Qu’au cas de refus de visite par le propriétaire ou l’occupant des lieux, il convient de désigner un huissier de justice, qui exécutera le présent jugement et pourra se faire assister si besoin est, d’un serrurier, de deux témoins et de la force publique.

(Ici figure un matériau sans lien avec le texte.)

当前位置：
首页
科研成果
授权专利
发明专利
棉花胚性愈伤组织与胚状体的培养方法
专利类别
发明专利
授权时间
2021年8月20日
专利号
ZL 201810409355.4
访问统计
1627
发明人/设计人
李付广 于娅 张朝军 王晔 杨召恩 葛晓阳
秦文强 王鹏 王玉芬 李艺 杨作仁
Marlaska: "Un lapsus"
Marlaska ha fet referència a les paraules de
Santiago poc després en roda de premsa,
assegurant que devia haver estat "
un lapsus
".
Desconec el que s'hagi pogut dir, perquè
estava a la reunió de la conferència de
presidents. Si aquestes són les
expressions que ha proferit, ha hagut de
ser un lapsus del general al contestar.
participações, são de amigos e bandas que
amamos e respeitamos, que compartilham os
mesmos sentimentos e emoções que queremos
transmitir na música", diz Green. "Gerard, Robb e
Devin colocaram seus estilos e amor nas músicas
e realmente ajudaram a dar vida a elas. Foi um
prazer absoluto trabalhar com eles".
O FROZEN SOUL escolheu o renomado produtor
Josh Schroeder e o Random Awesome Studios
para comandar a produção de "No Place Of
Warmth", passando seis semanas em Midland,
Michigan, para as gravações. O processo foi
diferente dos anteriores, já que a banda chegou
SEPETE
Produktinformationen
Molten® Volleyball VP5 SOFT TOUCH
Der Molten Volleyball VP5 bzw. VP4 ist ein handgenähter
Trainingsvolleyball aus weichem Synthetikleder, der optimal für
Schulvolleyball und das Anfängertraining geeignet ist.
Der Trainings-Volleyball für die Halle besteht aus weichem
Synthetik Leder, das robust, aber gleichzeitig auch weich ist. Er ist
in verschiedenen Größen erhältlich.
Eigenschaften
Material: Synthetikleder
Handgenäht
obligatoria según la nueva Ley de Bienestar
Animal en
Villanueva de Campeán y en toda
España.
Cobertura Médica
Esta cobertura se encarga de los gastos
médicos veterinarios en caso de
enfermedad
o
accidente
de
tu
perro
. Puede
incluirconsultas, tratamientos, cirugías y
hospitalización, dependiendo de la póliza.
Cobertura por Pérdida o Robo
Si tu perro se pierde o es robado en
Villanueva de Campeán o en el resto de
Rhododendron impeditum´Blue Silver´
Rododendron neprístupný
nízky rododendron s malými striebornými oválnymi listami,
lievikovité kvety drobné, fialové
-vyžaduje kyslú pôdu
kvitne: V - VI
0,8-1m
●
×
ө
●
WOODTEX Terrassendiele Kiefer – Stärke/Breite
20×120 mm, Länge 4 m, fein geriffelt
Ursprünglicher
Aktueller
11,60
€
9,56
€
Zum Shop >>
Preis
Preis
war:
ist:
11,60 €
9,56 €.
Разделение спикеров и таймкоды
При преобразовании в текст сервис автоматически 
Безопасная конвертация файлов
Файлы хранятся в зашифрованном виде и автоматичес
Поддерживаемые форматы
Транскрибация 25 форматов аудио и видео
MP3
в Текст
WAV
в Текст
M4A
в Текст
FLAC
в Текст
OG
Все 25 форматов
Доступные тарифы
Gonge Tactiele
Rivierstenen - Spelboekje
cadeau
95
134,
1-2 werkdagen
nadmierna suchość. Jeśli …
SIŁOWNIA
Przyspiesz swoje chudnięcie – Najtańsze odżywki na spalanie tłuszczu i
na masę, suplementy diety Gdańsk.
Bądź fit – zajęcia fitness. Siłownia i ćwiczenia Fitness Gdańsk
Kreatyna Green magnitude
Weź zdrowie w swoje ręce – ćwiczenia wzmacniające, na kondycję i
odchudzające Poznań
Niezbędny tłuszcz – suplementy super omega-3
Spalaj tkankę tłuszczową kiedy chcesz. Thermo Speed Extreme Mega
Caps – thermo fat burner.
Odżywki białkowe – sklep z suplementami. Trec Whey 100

Qu’il y a également lieu d’autoriser l’accomplissement des formalités demandées ;
Attendu que l’équité ne commande pas en l’espèce qu’il soit fait application des dispositions de l’article 700 du Code de Procédure Civile ;
Que les dépens seront tirés en frais privilégiés de vente.
PAR CES MOTIFS
Le juge de l’exécution, statuant publiquement par mise à disposition au Greffe, par jugement contradictoire et en premier ressort, en matière de saisie immobilière,
Vu le commandement aux fins de saisie immobilière en date du 17 Septembre 2009 publié le 12 Novembre 2009 sous les références 5EME BUREAU LYON / 2009 S / N° 14 ;
Vu l’assignation à comparaître à l’audience d’orientation délivrée le 11 Janvier 2010 ;
Vu le cahier des conditions de vente et l’état hypothécaire certifié, déposés au greffe le 14 Janvier 2010 ;
ORDONNE la jonction des procédures 10/000130 et 10/00004 et dit qu’elles seront désormais poursuivies sous ce dernier numéro ;
SE DECLARE compétent pour connaître du fond du droit ;
DIT n’y avoir lieu à sursis à statuer ;
REJETTE les demandes de Monsieur A ;
CONSTATE que la créance de LA CAISSE DE CREDIT MUTUEL DE L’ETANG DE BERRE EST est de 140 471,55 euros arrêtée au 17 décembre 2008 outre intérêts postérieurs au taux de 6,40 % et mémoire ;
Vu le procès-verbal descriptif des biens et droits immobiliers auquel il a été procédé le 21 décembre 2009 par Maître Z, huissier de justice à F ;
ORDONNE LA VENTE FORCEE des biens et droits immobiliers appartenant à Monsieur G A et consistant en un appartement au rez-de-chaussée d’une superficie de 63,5 m² avec emplacement de parking (Lots 1 et […] à MARCY L’ […][…] plus amplement décrits dans le cahier des conditions de vente, sur la mise à prix de TRENTE MILLE EUROS (30 000 Euros),
FIXE la date d’adjudication au Jeudi 12 janvier 2012 à 13 heures 30 Salle A,
DIT que la visite des biens saisis aura lieu le lundi 2 janvier 2012 de 14h à 15h,
DESIGNE Maître Z, huissier de justice à F pour faire exécuter le jugement d’orientation, en cas de refus du propriétaire ou de l’occupant des lieux de laisser visiter le bien saisi et qui pourra se faire assister, si besoin est, d’un serrurier; de deux témoins et de la force publique,
AUTORISE LA CAISSE DE CREDIT MUTUEL DE L’ETANG DE BERRE EST à compléter l’avis prévu à l’article 64 du décret susvisé par une photographie du bien à vendre, et les avis simplifiés prévus à l’article 65 du même décret par une désignation sommaire des biens mis en vente, et l’indication du nom de l’avocat poursuivant,
AUTORISE LA CAISSE DE CREDIT MUTUEL DE L’ETANG DE BERRE EST à accomplir la publicité par un autre mode de communication à travers l’annonce de la vente sur un site national internet licitor.com et aappe.fr ;
DIT que cette annonce sera similaire à l’avis prévu à l’article 64 précité et qu’y sera adjoint le cahier des conditions de la vente, en prenant soin de retirer de cet acte les coordonnées de la partie saisie, ainsi qu’ une photographie,
AUTORISE les affiches prévues aux articles 64 et 65 sur un format pouvant être supérieur à un format A3 ;
REJETTE la demande faite par la CAISSE DE CREDIT MUTUEL DE L’ETANG DE BERRE EST au titre de l’article 700 du Code de Procédure Civile ;
DIT que les dépens seront pris en frais privilégiés de vente.
Dit que le présent jugement sera signifié à la diligence du créancier poursuivant conformément aux dispositions de l’article 8 du Décret N° 2006-936 du 27 juillet 2006 modifié par le Décret N° 2009-160 du 12 février 2009.
Ordonne la mention du présent jugement en marge de la publication du commandement sus-visé et sa transcription par le Greffe à la suite du cahier des conditions de vente.
Ce jugement a été prononcé publiquement par mise à disposition au greffe, les parties en ayant été préalablement avisées dans les conditions prévues à l’article 450 du Code de Procédure Civile, et signé par M. PONSARD, Vice-Président et par Mme THUILLERE, Greffier.